**Task details**. Reproduce this listing in full.
(Information provided)
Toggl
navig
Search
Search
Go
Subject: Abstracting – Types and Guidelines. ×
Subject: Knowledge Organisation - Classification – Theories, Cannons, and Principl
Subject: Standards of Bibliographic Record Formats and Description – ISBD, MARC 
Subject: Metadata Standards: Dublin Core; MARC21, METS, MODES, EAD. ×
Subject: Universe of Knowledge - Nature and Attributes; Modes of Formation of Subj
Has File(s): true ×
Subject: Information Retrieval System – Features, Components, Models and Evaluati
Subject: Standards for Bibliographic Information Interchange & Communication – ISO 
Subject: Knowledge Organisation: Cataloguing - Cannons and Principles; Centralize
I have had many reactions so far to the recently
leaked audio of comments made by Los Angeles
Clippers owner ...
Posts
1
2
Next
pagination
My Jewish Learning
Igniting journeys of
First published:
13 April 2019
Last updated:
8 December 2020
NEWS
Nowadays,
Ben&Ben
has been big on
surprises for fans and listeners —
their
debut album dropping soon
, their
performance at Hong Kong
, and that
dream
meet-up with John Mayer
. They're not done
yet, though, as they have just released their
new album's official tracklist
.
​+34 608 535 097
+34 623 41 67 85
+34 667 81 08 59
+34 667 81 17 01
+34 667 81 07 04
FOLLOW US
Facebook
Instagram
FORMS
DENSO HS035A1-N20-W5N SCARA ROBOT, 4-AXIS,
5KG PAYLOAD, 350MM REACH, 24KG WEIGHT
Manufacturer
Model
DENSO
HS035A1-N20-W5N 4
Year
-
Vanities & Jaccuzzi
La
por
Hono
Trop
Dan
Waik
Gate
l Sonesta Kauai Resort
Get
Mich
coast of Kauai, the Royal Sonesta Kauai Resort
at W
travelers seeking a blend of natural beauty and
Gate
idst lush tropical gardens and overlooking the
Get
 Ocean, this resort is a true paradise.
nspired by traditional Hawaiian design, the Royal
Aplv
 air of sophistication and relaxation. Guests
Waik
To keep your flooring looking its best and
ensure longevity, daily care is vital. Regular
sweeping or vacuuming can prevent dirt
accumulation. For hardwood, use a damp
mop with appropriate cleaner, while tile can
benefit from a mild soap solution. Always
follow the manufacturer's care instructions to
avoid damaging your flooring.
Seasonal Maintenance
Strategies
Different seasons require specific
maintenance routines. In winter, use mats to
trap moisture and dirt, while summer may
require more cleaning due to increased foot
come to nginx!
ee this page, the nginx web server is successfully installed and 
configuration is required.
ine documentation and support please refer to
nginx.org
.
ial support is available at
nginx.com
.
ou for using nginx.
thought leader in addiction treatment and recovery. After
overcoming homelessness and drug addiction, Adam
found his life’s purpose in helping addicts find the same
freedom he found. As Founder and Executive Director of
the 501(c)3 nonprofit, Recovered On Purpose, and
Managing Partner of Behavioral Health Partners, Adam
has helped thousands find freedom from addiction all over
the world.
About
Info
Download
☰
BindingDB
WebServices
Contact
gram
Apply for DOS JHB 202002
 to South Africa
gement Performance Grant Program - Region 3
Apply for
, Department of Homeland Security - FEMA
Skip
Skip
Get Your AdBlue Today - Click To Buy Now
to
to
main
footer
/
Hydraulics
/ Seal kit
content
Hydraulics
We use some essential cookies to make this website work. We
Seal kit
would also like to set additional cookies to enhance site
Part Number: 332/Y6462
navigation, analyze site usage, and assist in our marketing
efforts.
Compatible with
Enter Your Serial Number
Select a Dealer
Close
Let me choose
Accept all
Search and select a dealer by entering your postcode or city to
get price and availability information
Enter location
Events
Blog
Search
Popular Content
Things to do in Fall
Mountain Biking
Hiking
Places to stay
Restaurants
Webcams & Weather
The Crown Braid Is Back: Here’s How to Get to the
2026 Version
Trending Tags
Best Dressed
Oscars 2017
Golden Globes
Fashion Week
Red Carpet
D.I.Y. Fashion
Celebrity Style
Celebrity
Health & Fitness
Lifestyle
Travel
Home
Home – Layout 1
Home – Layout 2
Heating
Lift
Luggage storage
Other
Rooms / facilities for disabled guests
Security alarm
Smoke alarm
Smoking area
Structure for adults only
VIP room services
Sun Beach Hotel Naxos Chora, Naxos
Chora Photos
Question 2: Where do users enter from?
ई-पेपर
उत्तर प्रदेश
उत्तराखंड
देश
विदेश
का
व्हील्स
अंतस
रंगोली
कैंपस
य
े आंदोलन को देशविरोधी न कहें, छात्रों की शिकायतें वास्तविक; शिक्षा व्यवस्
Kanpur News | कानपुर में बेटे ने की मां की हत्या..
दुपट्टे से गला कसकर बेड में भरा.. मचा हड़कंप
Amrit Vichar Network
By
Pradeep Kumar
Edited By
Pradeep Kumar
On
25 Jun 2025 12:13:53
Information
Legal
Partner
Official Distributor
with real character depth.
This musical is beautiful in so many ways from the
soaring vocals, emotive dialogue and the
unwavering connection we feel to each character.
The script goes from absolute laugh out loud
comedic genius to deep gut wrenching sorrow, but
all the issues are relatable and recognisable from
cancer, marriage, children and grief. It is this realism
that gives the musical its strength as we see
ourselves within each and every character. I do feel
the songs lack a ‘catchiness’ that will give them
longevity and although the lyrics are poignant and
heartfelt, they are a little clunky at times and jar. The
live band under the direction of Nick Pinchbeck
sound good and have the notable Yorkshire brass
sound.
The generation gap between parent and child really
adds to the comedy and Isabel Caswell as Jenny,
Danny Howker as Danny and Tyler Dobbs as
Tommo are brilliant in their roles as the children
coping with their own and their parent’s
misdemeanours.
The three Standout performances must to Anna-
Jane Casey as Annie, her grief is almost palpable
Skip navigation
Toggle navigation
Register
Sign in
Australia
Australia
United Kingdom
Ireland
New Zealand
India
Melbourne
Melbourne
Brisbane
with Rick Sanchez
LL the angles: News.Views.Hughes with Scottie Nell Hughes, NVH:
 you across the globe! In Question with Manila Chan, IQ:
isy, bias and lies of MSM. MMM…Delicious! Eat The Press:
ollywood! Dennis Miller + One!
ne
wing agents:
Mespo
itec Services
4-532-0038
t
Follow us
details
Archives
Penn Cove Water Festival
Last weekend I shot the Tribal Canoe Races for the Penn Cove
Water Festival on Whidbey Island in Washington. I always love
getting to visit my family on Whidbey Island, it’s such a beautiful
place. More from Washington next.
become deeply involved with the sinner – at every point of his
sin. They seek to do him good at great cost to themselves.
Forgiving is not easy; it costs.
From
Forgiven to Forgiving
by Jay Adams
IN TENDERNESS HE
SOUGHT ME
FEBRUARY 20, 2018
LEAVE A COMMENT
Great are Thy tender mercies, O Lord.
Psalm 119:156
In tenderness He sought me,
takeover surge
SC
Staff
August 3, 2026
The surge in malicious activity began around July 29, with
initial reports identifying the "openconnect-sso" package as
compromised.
(End Information provided)
**Answer section**.
Toggl
navig
Search
Search
Go
Subject: Abstracting – Types and Guidelines. ×
Subject: Knowledge Organisation - Classification – Theories, Cannons, and Principl
Subject: Standards of Bibliographic Record Formats and Description – ISBD, MARC 
Subject: Metadata Standards: Dublin Core; MARC21, METS, MODES, EAD. ×
Subject: Universe of Knowledge - Nature and Attributes; Modes of Formation of Subj
Has File(s): true ×
Subject: Information Retrieval System – Features, Components, Models and Evaluati
Subject: Standards for Bibliographic Information Interchange & Communication – ISO 
Subject: Knowledge Organisation: Cataloguing - Cannons and Principles; Centralize
I have had many reactions so far to the recently
leaked audio of comments made by Los Angeles
Clippers owner ...
Posts
1
2
Next
pagination
My Jewish Learning
Igniting journeys of
First published:
13 April 2019
Last updated:
8 December 2020
NEWS
Nowadays,
Ben&Ben
has been big on
surprises for fans and listeners —
their
debut album dropping soon
, their
performance at Hong Kong
, and that
dream
meet-up with John Mayer
. They're not done
yet, though, as they have just released their
new album's official tracklist
.
​+34 608 535 097
+34 623 41 67 85
+34 667 81 08 59
+34 667 81 17 01
+34 667 81 07 04
FOLLOW US
Facebook
Instagram
FORMS
DENSO HS035A1-N20-W5N SCARA ROBOT, 4-AXIS,
5KG PAYLOAD, 350MM REACH, 24KG WEIGHT
Manufacturer
Model
DENSO
HS035A1-N20-W5N 4
Year
-
Vanities & Jaccuzzi
La
por
Hono
Trop
Dan
Waik
Gate
l Sonesta Kauai Resort
Get
Mich
coast of Kauai, the Royal Sonesta Kauai Resort
at W
travelers seeking a blend of natural beauty and
Gate
idst lush tropical gardens and overlooking the
Get
 Ocean, this resort is a true paradise.
nspired by traditional Hawaiian design, the Royal
Aplv
 air of sophistication and relaxation. Guests
Waik
To keep your flooring looking its best and
ensure longevity, daily care is vital. Regular
sweeping or vacuuming can prevent dirt
accumulation. For hardwood, use a damp
mop with appropriate cleaner, while tile can
benefit from a mild soap solution. Always
follow the manufacturer's care instructions to
avoid damaging your flooring.
Seasonal Maintenance
Strategies
Different seasons require specific
maintenance routines. In winter, use mats to
trap moisture and dirt, while summer may
require more cleaning due to increased foot
come to nginx!
ee this page, the nginx web server is successfully installed and 
configuration is required.
ine documentation and support please refer to
nginx.org
.
ial support is available at
nginx.com
.
ou for using nginx.
thought leader in addiction treatment and recovery. After
overcoming homelessness and drug addiction, Adam
found his life’s purpose in helping addicts find the same
freedom he found. As Founder and Executive Director of
the 501(c)3 nonprofit, Recovered On Purpose, and
Managing Partner of Behavioral Health Partners, Adam
has helped thousands find freedom from addiction all over
the world.
About
Info
Download
☰
BindingDB
WebServices
Contact
gram
Apply for DOS JHB 202002
 to South Africa
gement Performance Grant Program - Region 3
Apply for
, Department of Homeland Security - FEMA
Skip
Skip
Get Your AdBlue Today - Click To Buy Now
to
to
main
footer
/
Hydraulics
/ Seal kit
content
Hydraulics
We use some essential cookies to make this website work. We
Seal kit
would also like to set additional cookies to enhance site
Part Number: 332/Y6462
navigation, analyze site usage, and assist in our marketing
efforts.
Compatible with
Enter Your Serial Number
Select a Dealer
Close
Let me choose
Accept all
Search and select a dealer by entering your postcode or city to
get price and availability information
Enter location
Events
Blog
Search
Popular Content
Things to do in Fall
Mountain Biking
Hiking
Places to stay
Restaurants
Webcams & Weather
The Crown Braid Is Back: Here’s How to Get to the
2026 Version
Trending Tags
Best Dressed
Oscars 2017
Golden Globes
Fashion Week
Red Carpet
D.I.Y. Fashion
Celebrity Style
Celebrity
Health & Fitness
Lifestyle
Travel
Home
Home – Layout 1
Home – Layout 2
Heating
Lift
Luggage storage
Other
Rooms / facilities for disabled guests
Security alarm
Smoke alarm
Smoking area
Structure for adults only
VIP room services
Sun Beach Hotel Naxos Chora, Naxos
Chora Photos
Question 2: Where do users enter from?
ई-पेपर
उत्तर प्रदेश
उत्तराखंड
देश
विदेश
का
व्हील्स
अंतस
रंगोली
कैंपस
य
े आंदोलन को देशविरोधी न कहें, छात्रों की शिकायतें वास्तविक; शिक्षा व्यवस्
Kanpur News | कानपुर में बेटे ने की मां की हत्या..
दुपट्टे से गला कसकर बेड में भरा.. मचा हड़कंप
Amrit Vichar Network
By
Pradeep Kumar
Edited By
Pradeep Kumar
On
25 Jun 2025 12:13:53
Information
Legal
Partner
Official Distributor
with real character depth.
This musical is beautiful in so many ways from the
soaring vocals, emotive dialogue and the
unwavering connection we feel to each character.
The script goes from absolute laugh out loud
comedic genius to deep gut wrenching sorrow, but
all the issues are relatable and recognisable from
cancer, marriage, children and grief. It is this realism
that gives the musical its strength as we see
ourselves within each and every character. I do feel
the songs lack a ‘catchiness’ that will give them
longevity and although the lyrics are poignant and
heartfelt, they are a little clunky at times and jar. The
live band under the direction of Nick Pinchbeck
sound good and have the notable Yorkshire brass
sound.
The generation gap between parent and child really
adds to the comedy and Isabel Caswell as Jenny,
Danny Howker as Danny and Tyler Dobbs as
Tommo are brilliant in their roles as the children
coping with their own and their parent’s
misdemeanours.
The three Standout performances must to Anna-
Jane Casey as Annie, her grief is almost palpable
Skip navigation
Toggle navigation
Register
Sign in
Australia
Australia
United Kingdom
Ireland
New Zealand
India
Melbourne
Melbourne
Brisbane
with Rick Sanchez
LL the angles: News.Views.Hughes with Scottie Nell Hughes, NVH:
 you across the globe! In Question with Manila Chan, IQ:
isy, bias and lies of MSM. MMM…Delicious! Eat The Press:
ollywood! Dennis Miller + One!
ne
wing agents:
Mespo
itec Services
4-532-0038
t
Follow us
details
Archives
Penn Cove Water Festival
Last weekend I shot the Tribal Canoe Races for the Penn Cove
Water Festival on Whidbey Island in Washington. I always love
getting to visit my family on Whidbey Island, it’s such a beautiful
place. More from Washington next.
become deeply involved with the sinner – at every point of his
sin. They seek to do him good at great cost to themselves.
Forgiving is not easy; it costs.
From
Forgiven to Forgiving
by Jay Adams
IN TENDERNESS HE
SOUGHT ME
FEBRUARY 20, 2018
LEAVE A COMMENT
Great are Thy tender mercies, O Lord.
Psalm 119:156
In tenderness He sought me,
takeover surge
SC
Staff
August 3, 2026
The surge in malicious activity began around July 29, with
initial reports identifying the "openconnect-sso" package as
compromised.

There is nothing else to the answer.